UPDATE 1-German coalition agrees on solar power cuts-sources

* Cuts for rooftop, open-field, farmland to be unchanged

* Still pending final approval by parliamentary group heads

* Slight changes to additional 2011 one-off cuts

(adds details, background)

By Markus Wacket

BERLIN, April 23 (Reuters) - Germany’s ruling coalition will only make slight changes to planned reductions in solar power incentives, sources told Reuters late Thursday, with the brunt of the cuts to remain unchanged.

The sources said parliamentary experts in Chancellor Angela Merkel’s centre-right administration agreed that so-called feed-in tariffs for new rooftop solar installations will be cut by 16 percent from July as planned.

Most open-field installations will be cut by 15 percent, with support for farmland solar systems to be scrapped completely, the sources said.

They added that cuts of one percentage point in addition to those set out in the German renewable energy act (EEG) would be made by the beginning of 2011, if newly installed capacity exceeded 3.5 gigawatts within a year.

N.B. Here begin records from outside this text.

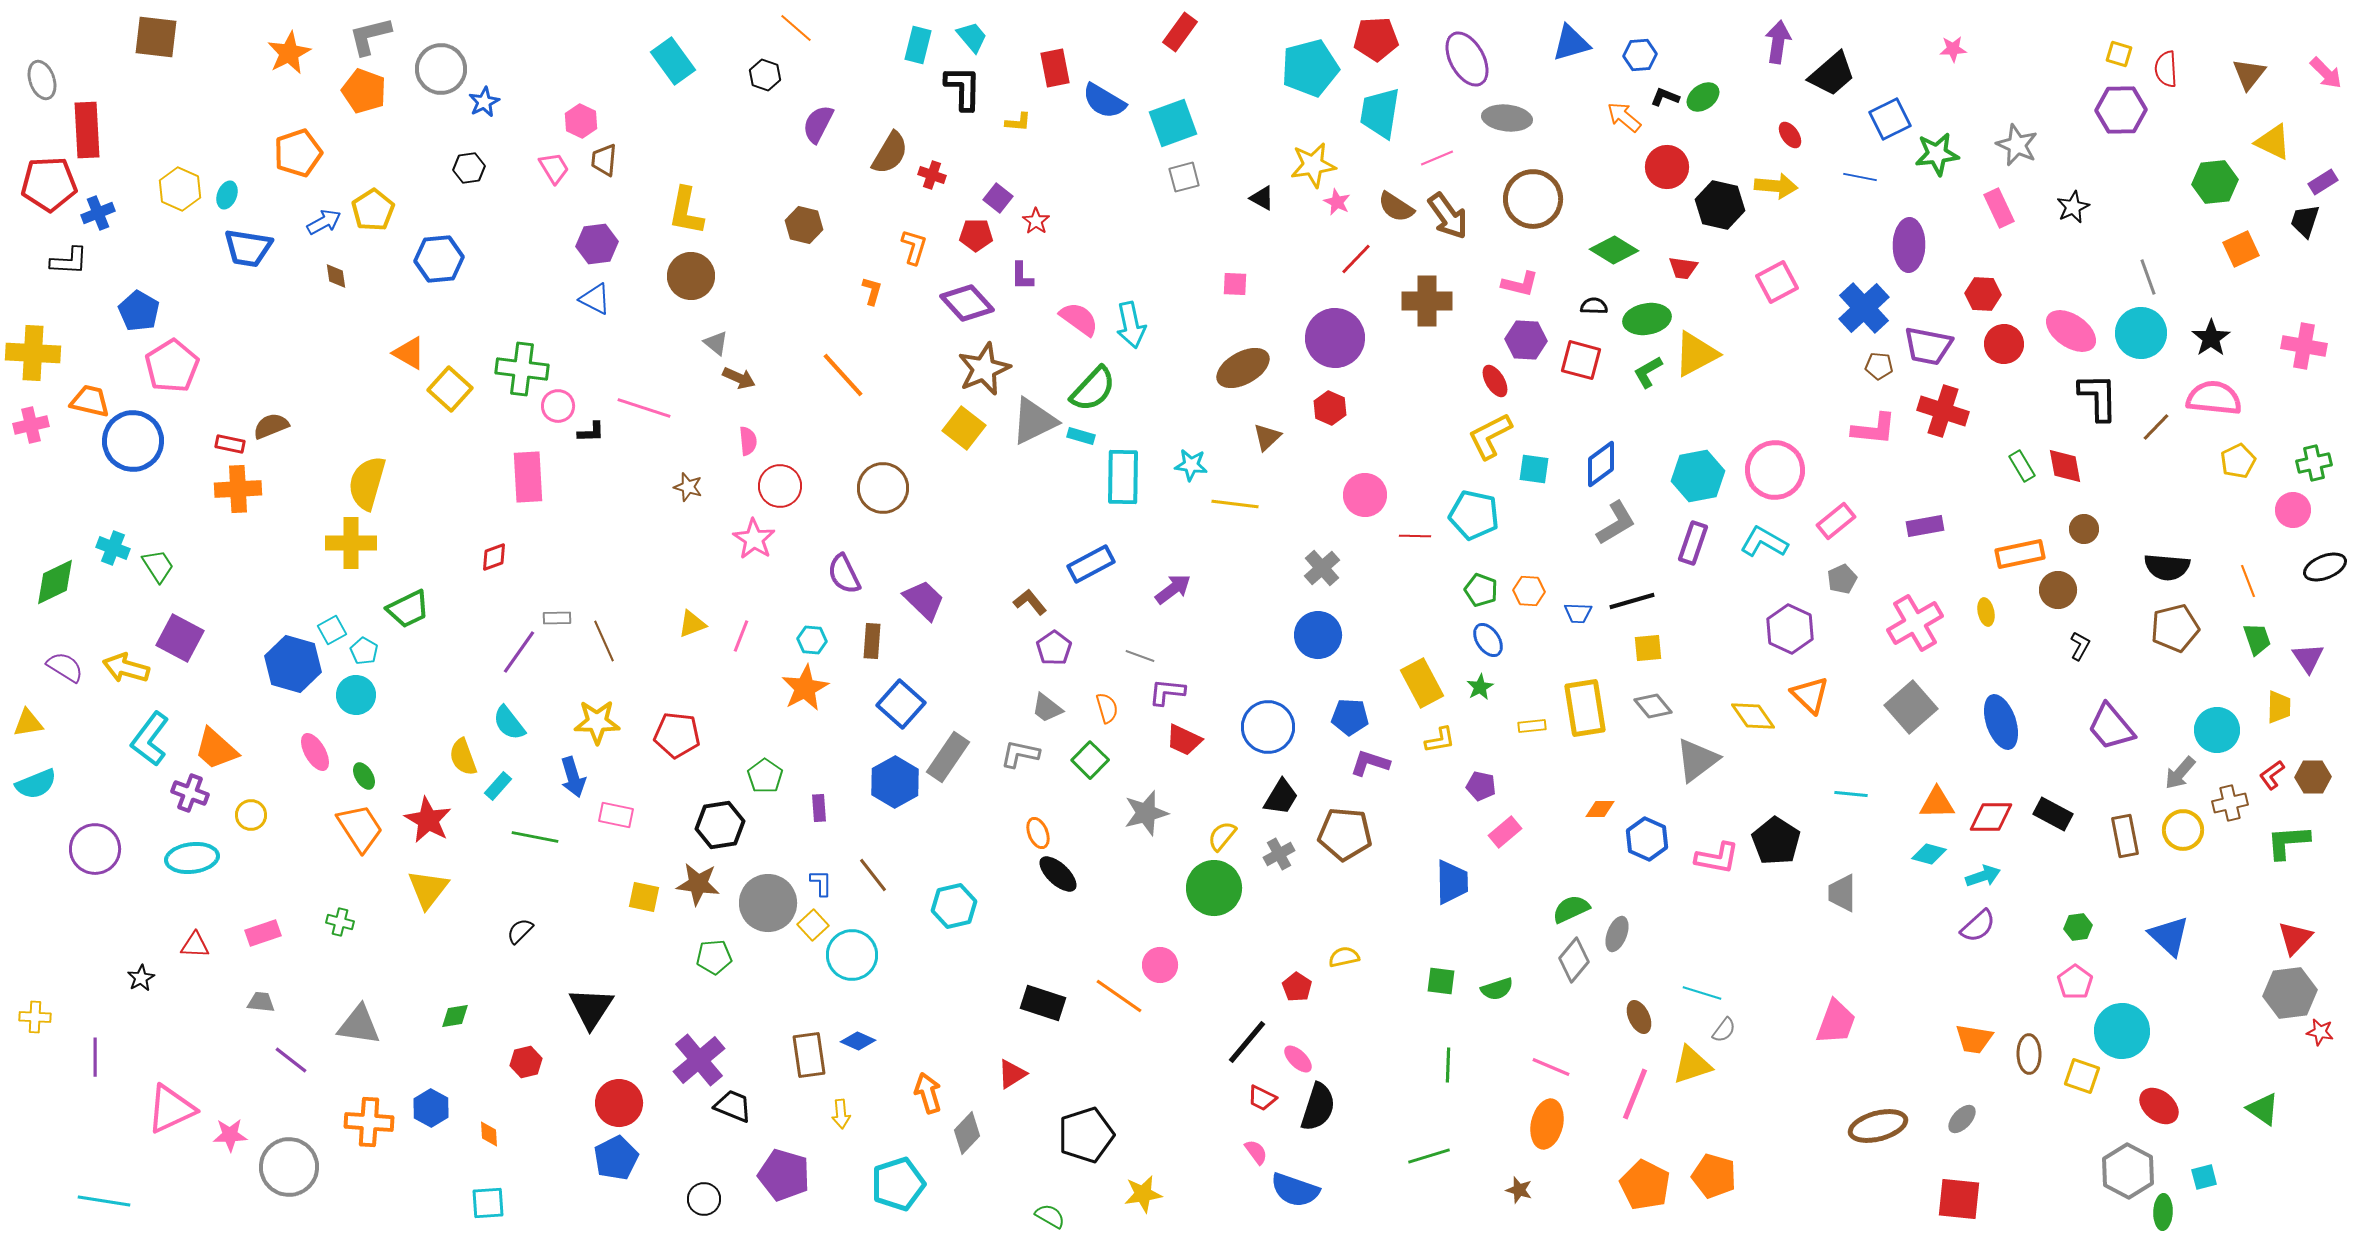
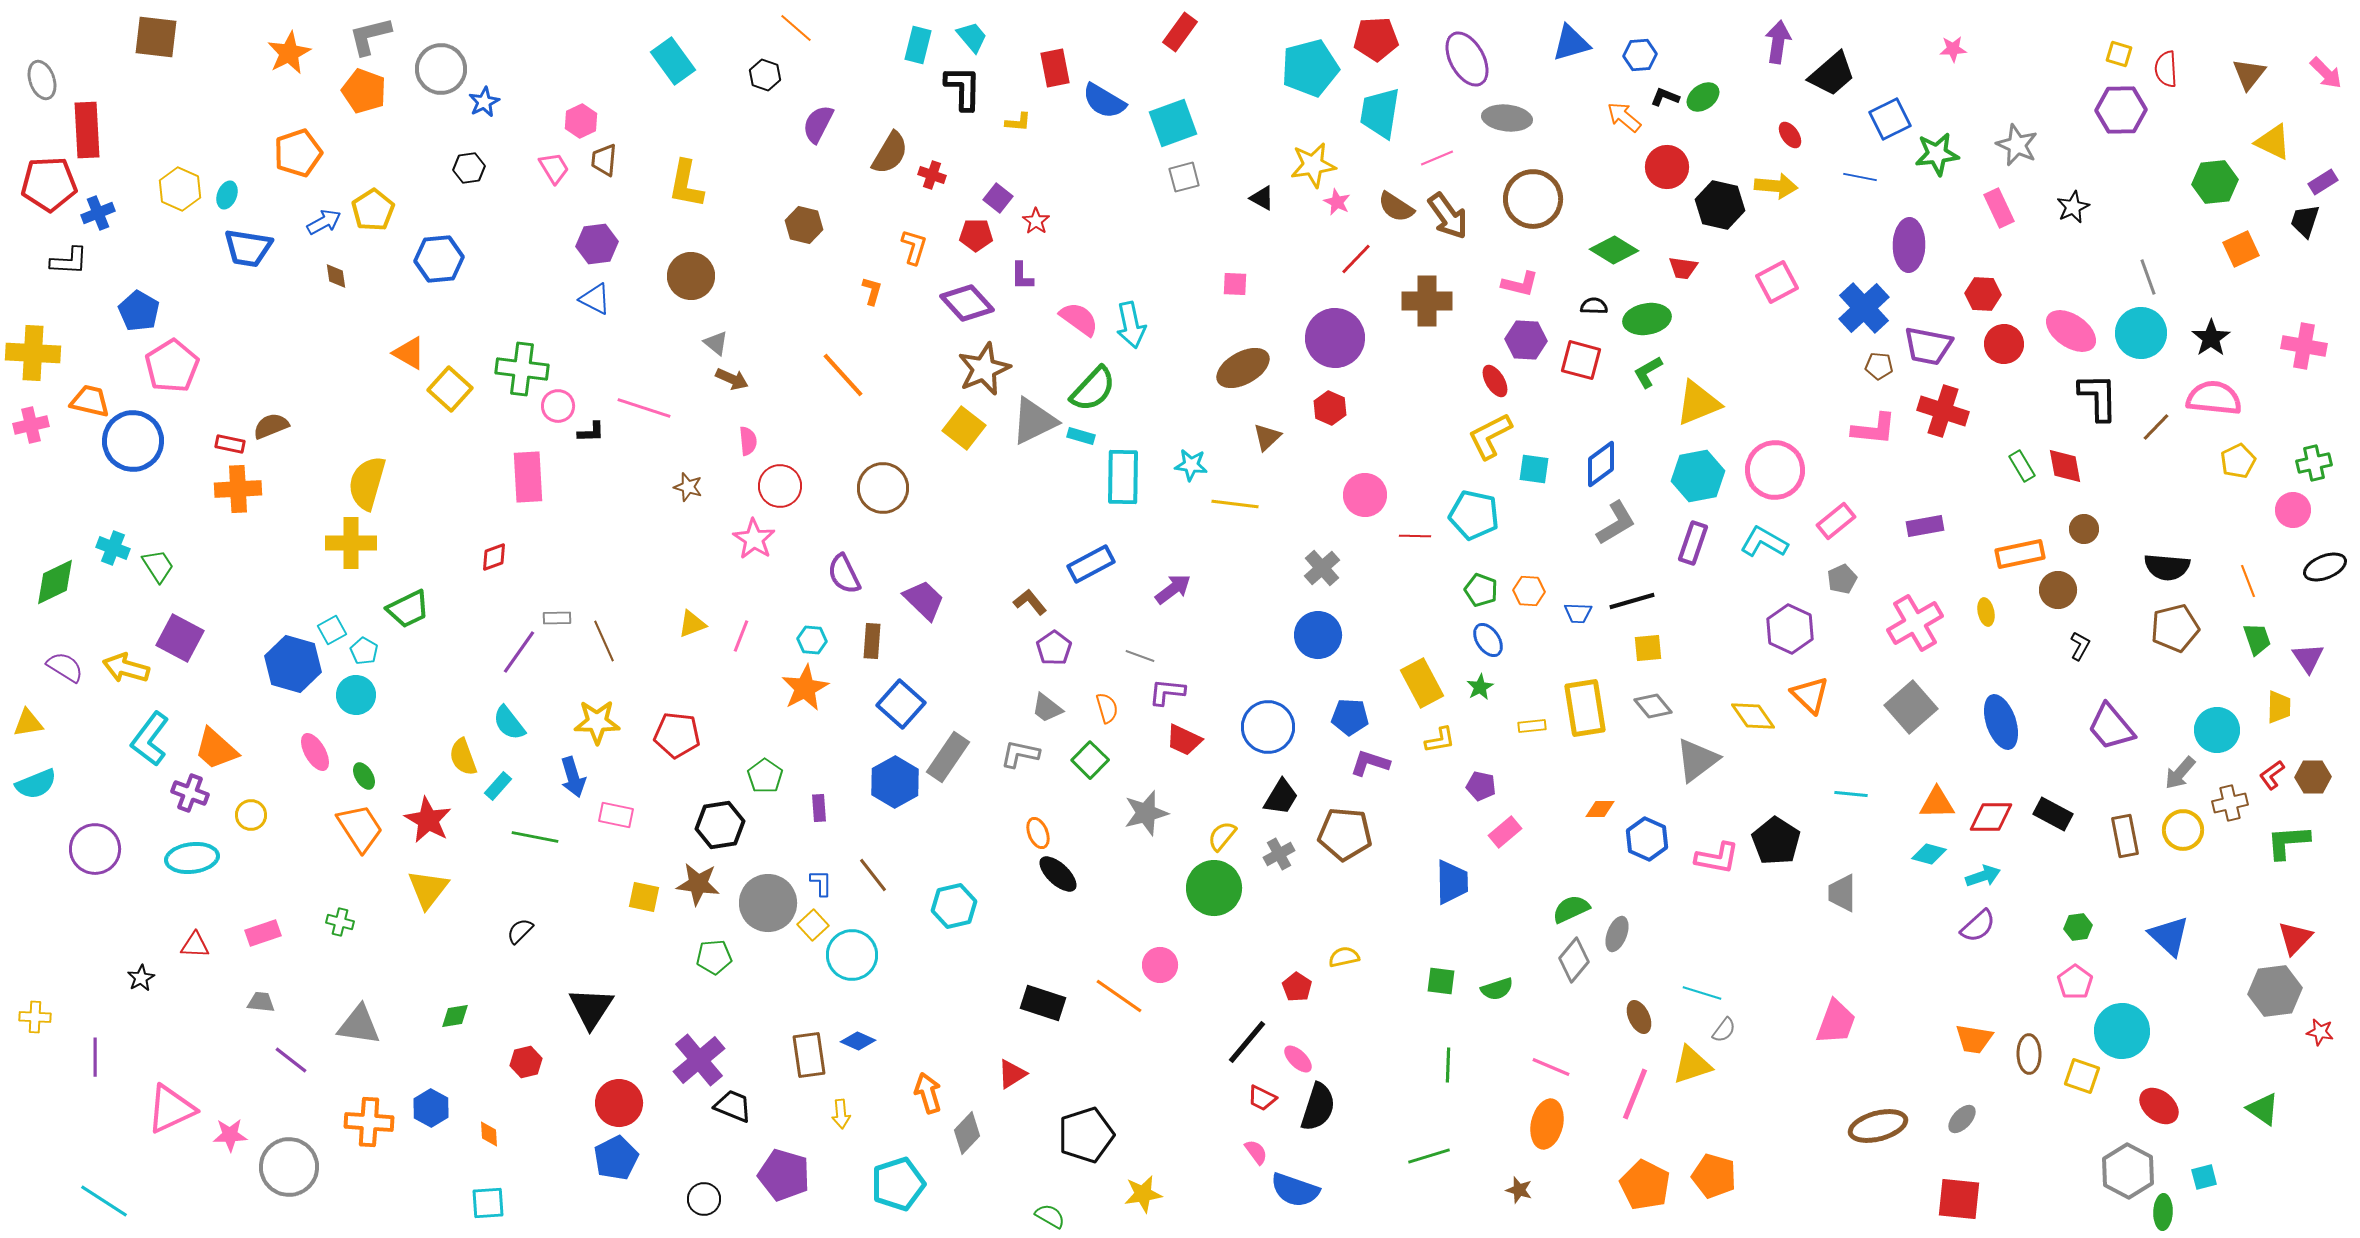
pink hexagon at (581, 121): rotated 8 degrees clockwise
yellow L-shape at (686, 211): moved 27 px up
yellow triangle at (1696, 354): moved 2 px right, 49 px down; rotated 6 degrees clockwise
brown arrow at (739, 378): moved 7 px left, 1 px down
gray hexagon at (2290, 993): moved 15 px left, 2 px up
cyan line at (104, 1201): rotated 24 degrees clockwise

A further percentage point would be added if installed capacity exceeded 4.5 gigawatts, the sources said of the plans, which must still be approved by the parliamentary group leaders of Merkel’s conservatives and their coalition partners, the pro-business Free Democrats (FDP).

The cabinet backed the measure to cut the feed-in tariff in March but it still needs approval from the Bundestag lower house of parliament. The plans do not need approval from the upper house of parliament, the Bundesrat, or states’ chamber.

Germany is the world’s largest market for solar power with about half of all solar power produced there. Critics of the cuts have said they could harm development of the technology.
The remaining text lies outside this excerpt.